When offended we must be calm and be slow to speak. And ask God to help us to not be offended. It’s our response to the insult that matters most. I really dealt hard with feeling like I was offended. Someone may joke or I may have taken what they said the wrong way. What God showed me is my response with gentleness and kindness, regardless of how I felt, is what matters most. I found out that when not responding negatively, the outcome has (often) been peace, and less arguments. Feeling offended led me to give mean, angry responses that were only damaging the person and myself. I was under conviction and now I feel so much better when I don’t react in the flesh.

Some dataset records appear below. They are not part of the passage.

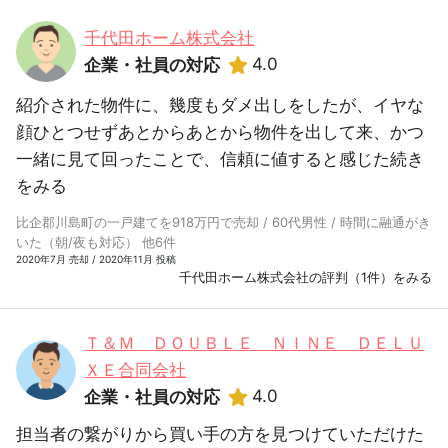
千代田ホーム株式会社
4.0
企業・社員の対応
紹介された物件に、幾度もダメ出しをしたが、イヤな
顔ひとつせずあとからあとから物件を出して来、かつ
一緒に見て回ったことで、信頼に値すると感じた
続き
をみる
比企郡川島町の一戸建てを918万円で売却 / 60代男性 / 時間に融通がき
いた（朝/夜も対応） 他6件
2020年7月 売却 / 2020年11月 投稿
千代田ホーム株式会社の評判（1件）をみる
Ｔ＆Ｍ ＤＯＵＢＬＥ ＮＩＮＥ ＤＥＬＵ
ＸＥ合同会社
4.0
企業・社員の対応
担当者の繋がりから買い手の方を見つけていただけた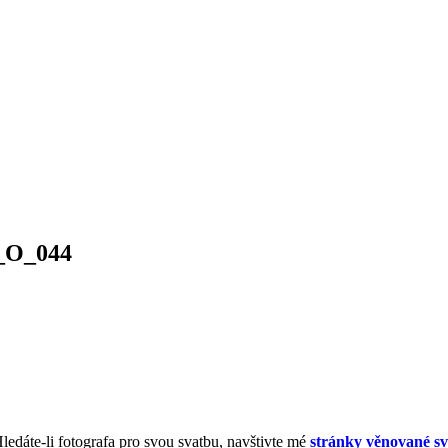
n_O_044
Hledáte-li fotografa pro svou svatbu, navštivte mé
stránky věnované sv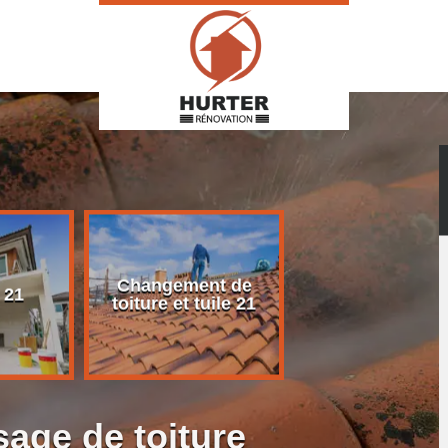
Changement de
Rénovation d
 21
toiture et tuile 21
toiture 21
age de toiture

What Does God Say about How I Should Respond to Insults?

Be strong and courageous. Do not fear or be in dread of them, for it is the Lord your God who goes with you. He will not leave you or forsake you. Deut. 31:6

The one who corrects a mocker will bring abuse on himself; the one who rebukes the wicked will get hurt. Don’t rebuke a mocker, or he will hate you; rebuke the wise, and he will love you. Prov. 9:7-8

A fool’s displeasure is known at once, but whoever ignores an insult is sensible. Prov. 12:16

Whoever is slow to anger has great understanding, but he who has a hasty temper exalts folly. Prov. 14:29

A fool’s mouth is his ruin, and his lips are a snare to his soul. Prov. 18:7

Do not say, “I will repay evil”; wait for the Lord, and he will deliver you. Prov. 20:22

Answer not a fool according to his folly, lest you be like him yourself. Answer a fool according to his folly, lest he be wise in his own eyes. Prov. 26:4-5 (Meaning – don’t stoop to a fool’s level and react in the flesh. But you may need to wisely answer to keep him from becoming more conceited.)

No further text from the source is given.